The property was established and selling cattle at some time prior to 1887, in 1888 the then owner, William Campbell, sold the property along with his other holdings, Doonmulla, Thackabury and Kangarrah. William Henry Lindsay was the purchaser. By 1892 the property was selling wool at the Melbourne market.

In 1903 the store and a part of the homestead burnt down resulting in the loss hundreds of pounds worth of stores.

The Arrabury Pastoral Company was formed in 1917 with £30,000 of capital to acquire the 945 sqmi Arrabury and surrounding leases. The directors were William Henry Lindsay, J. B. Howe, W. S. Fraser and W. Alison.

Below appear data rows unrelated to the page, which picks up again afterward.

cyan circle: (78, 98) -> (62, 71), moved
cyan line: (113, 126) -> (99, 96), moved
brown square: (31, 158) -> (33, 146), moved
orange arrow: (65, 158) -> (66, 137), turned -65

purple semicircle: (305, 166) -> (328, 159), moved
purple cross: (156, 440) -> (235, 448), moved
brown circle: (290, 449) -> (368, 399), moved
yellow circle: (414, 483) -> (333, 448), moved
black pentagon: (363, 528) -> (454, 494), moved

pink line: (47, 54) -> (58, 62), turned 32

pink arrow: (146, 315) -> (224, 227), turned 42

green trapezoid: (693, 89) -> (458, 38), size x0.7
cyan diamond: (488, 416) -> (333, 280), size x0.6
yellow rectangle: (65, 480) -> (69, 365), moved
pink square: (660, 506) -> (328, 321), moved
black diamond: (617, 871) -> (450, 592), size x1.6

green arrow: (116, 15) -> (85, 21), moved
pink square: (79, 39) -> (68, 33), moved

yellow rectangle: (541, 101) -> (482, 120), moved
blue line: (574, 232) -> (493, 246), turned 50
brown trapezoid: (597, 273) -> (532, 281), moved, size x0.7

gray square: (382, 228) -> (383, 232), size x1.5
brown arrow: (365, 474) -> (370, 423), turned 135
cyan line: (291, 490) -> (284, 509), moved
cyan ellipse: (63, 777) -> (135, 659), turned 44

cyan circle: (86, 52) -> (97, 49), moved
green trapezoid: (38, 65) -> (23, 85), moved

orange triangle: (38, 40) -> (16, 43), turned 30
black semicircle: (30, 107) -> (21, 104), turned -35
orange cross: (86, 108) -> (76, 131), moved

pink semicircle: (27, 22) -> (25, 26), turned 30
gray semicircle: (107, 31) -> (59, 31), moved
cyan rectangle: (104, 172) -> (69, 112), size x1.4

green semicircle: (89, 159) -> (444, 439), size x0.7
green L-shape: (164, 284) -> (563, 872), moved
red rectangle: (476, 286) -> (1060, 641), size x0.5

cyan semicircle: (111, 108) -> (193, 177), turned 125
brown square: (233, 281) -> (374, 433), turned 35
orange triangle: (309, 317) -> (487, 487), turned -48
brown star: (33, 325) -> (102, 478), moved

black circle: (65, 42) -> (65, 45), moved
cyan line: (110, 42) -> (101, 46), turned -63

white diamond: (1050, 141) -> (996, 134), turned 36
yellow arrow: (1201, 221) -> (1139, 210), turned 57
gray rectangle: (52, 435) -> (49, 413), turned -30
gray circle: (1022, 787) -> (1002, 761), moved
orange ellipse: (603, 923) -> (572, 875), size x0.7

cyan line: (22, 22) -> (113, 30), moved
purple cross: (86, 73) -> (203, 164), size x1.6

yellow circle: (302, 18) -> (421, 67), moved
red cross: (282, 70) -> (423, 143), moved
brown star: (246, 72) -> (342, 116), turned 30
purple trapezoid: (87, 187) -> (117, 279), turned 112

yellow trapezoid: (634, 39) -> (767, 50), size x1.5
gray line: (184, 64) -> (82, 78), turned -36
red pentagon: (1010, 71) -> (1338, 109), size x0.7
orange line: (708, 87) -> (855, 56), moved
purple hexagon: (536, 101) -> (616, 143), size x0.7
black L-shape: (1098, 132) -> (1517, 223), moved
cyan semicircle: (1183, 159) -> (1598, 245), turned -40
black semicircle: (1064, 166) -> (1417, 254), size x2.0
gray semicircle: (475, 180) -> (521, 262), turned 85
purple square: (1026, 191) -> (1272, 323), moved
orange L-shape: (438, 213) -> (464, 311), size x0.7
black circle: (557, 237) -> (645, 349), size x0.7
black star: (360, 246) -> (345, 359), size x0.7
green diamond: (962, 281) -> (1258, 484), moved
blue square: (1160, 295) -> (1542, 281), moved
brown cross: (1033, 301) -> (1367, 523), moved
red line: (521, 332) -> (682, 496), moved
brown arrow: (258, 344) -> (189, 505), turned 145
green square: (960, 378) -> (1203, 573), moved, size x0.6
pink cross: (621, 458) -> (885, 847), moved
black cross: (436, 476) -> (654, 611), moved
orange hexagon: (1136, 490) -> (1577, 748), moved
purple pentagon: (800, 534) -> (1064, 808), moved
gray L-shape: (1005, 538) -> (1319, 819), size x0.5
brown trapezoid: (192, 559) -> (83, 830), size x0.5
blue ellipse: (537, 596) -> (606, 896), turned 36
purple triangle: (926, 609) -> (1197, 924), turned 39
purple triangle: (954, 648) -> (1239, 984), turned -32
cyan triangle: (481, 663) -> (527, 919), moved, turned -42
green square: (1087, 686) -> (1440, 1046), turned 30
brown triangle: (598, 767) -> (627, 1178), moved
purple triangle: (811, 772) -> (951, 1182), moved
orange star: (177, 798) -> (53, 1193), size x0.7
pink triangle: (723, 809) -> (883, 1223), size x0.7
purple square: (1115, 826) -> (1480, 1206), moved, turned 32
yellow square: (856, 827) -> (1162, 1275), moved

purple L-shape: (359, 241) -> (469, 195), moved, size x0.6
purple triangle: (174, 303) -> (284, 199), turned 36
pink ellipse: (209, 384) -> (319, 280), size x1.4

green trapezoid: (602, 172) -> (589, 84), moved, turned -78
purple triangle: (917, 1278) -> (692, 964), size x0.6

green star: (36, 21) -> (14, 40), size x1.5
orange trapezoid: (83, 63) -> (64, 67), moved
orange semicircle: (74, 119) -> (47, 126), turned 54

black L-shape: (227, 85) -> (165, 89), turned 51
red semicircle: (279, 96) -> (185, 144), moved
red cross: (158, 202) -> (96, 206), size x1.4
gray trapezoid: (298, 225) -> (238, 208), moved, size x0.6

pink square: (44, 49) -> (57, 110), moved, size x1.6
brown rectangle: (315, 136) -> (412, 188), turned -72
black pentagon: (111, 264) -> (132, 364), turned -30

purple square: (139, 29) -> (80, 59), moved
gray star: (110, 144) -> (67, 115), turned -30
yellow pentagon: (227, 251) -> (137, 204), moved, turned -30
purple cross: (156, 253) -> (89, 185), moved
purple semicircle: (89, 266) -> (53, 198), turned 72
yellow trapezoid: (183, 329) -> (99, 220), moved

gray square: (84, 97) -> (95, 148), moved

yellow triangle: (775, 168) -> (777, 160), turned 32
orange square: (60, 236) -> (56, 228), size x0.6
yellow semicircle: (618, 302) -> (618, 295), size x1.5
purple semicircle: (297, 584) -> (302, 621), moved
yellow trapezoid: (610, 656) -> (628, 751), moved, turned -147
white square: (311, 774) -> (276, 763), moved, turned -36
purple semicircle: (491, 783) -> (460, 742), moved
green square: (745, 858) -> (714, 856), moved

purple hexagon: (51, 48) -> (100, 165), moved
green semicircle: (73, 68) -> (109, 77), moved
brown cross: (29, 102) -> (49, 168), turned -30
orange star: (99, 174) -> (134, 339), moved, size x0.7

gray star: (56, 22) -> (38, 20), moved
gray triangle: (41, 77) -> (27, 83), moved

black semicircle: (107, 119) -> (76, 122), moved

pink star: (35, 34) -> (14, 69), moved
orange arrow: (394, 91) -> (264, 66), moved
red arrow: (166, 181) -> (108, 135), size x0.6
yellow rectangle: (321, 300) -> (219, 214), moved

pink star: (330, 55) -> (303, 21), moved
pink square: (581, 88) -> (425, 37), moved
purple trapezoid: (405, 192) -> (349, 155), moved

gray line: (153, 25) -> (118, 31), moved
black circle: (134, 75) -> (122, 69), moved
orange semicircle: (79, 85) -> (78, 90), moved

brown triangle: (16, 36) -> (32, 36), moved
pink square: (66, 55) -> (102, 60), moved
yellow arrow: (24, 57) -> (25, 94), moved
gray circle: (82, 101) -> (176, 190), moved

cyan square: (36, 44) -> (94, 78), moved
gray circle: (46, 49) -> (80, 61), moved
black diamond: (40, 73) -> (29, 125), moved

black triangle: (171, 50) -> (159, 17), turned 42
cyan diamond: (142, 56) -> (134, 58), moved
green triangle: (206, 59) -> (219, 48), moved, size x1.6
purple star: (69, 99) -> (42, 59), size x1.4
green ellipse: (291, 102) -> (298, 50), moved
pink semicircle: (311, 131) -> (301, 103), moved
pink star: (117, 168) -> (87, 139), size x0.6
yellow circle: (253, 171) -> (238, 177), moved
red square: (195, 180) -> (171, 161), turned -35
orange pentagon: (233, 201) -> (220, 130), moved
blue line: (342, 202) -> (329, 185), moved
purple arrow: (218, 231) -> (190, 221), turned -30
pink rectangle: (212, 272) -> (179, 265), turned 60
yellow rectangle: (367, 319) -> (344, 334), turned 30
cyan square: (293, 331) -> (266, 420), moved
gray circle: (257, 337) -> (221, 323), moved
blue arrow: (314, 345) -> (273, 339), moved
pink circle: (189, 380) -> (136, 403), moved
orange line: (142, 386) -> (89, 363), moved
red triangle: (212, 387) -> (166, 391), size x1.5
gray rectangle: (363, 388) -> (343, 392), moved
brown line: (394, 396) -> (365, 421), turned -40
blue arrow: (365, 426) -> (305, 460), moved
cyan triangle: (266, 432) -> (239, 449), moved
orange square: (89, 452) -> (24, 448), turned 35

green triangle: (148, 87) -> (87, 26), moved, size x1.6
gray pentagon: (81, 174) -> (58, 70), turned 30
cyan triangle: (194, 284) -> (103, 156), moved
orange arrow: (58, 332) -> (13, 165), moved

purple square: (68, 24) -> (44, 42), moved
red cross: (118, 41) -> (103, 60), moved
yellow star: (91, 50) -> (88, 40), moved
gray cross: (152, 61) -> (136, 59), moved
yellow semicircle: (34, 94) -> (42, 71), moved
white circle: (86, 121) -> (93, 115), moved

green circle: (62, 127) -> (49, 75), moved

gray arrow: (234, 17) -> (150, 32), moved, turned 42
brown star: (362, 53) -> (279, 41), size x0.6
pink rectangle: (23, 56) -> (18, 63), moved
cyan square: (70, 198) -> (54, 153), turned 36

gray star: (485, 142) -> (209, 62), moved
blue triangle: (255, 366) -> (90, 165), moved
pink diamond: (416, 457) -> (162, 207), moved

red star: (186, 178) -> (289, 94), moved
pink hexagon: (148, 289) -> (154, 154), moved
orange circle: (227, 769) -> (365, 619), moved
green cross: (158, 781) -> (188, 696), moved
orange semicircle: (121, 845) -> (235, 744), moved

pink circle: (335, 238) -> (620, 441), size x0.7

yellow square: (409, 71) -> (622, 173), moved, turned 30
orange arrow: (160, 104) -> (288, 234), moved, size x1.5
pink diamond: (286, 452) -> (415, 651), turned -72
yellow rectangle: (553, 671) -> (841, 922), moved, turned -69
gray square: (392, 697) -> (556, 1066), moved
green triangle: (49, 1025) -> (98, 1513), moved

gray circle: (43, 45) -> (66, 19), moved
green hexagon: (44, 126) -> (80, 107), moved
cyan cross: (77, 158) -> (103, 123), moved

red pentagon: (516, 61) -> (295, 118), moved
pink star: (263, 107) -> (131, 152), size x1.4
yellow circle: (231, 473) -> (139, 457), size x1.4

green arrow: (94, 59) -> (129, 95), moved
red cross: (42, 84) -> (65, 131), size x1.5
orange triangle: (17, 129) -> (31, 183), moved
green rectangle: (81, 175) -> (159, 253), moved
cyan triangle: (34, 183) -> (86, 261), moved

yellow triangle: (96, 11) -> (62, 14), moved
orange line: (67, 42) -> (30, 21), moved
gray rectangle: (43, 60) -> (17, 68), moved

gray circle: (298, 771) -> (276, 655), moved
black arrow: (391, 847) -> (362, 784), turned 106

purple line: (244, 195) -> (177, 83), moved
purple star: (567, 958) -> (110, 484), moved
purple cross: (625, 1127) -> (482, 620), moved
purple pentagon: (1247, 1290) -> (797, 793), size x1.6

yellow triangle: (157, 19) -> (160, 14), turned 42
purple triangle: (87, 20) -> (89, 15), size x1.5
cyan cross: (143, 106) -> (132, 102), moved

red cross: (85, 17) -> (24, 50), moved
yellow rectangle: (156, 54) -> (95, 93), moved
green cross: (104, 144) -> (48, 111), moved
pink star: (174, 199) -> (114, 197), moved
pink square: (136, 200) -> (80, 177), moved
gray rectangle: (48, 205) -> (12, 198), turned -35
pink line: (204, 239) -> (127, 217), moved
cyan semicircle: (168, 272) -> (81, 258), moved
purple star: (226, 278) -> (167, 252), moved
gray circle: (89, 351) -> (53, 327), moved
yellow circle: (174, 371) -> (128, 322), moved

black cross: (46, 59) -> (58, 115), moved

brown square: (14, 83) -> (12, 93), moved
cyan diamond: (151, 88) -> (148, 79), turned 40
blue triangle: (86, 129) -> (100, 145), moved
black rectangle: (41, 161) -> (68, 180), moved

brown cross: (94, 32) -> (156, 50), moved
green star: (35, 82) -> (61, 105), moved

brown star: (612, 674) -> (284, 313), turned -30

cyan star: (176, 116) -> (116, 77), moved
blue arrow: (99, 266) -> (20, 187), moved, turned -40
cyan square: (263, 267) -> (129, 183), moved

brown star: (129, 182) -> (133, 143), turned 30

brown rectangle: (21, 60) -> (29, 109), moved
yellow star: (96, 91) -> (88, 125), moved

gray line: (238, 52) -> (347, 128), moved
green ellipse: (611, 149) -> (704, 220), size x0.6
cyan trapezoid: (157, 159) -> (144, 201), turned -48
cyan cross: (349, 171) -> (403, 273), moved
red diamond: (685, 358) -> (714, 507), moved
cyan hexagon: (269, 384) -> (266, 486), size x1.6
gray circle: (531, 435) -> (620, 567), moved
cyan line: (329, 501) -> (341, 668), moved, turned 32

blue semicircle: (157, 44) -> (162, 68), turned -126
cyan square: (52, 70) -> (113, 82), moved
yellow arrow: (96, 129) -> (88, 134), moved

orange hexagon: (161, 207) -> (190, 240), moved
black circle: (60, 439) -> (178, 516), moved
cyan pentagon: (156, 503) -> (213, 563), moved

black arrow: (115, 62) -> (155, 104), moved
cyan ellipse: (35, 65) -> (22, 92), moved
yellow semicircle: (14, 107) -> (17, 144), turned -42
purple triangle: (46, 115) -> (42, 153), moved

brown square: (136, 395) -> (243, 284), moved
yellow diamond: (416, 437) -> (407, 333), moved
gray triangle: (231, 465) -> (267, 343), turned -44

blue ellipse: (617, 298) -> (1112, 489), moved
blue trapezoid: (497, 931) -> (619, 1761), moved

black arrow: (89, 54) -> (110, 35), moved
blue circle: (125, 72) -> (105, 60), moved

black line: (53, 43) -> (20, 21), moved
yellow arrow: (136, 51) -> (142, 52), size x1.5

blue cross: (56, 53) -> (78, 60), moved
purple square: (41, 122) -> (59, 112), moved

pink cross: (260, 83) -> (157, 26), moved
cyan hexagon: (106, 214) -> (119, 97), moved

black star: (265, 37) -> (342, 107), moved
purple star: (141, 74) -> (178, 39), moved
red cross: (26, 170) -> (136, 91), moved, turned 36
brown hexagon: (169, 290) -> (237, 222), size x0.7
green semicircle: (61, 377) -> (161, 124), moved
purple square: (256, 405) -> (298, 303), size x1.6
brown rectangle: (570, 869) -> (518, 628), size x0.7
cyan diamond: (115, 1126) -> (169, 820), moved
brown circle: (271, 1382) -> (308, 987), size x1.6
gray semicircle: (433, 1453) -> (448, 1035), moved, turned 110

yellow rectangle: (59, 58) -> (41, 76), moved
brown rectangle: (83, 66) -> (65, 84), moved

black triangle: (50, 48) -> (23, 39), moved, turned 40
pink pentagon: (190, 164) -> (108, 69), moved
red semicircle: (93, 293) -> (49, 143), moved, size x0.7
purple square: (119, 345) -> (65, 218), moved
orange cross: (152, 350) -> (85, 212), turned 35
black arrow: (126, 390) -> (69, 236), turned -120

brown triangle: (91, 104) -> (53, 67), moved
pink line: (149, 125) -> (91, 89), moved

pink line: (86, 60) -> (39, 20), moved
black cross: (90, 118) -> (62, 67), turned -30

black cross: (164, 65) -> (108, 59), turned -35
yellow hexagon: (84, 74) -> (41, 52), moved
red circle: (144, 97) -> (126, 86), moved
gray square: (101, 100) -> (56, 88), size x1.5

Encompassing an area of 1600 sqmi Arrabury was stocked with 7,500 head of cattle. The property has switched from sheep to cattle at some time prior to 1949 following repeated dingo attacks on the sheep. The entire area was struck by drought in 1946 with many cattle dying and properties destocking. The Cooper Creek broke its banks in 1949 again in 1950 resulting in widespread flooding through the area.

Struck by drought between 2002 and 2007 the rain arrived producing more feed for stock.

Bushfires swept through the area in 2011 causing a large loss of feed on many properties.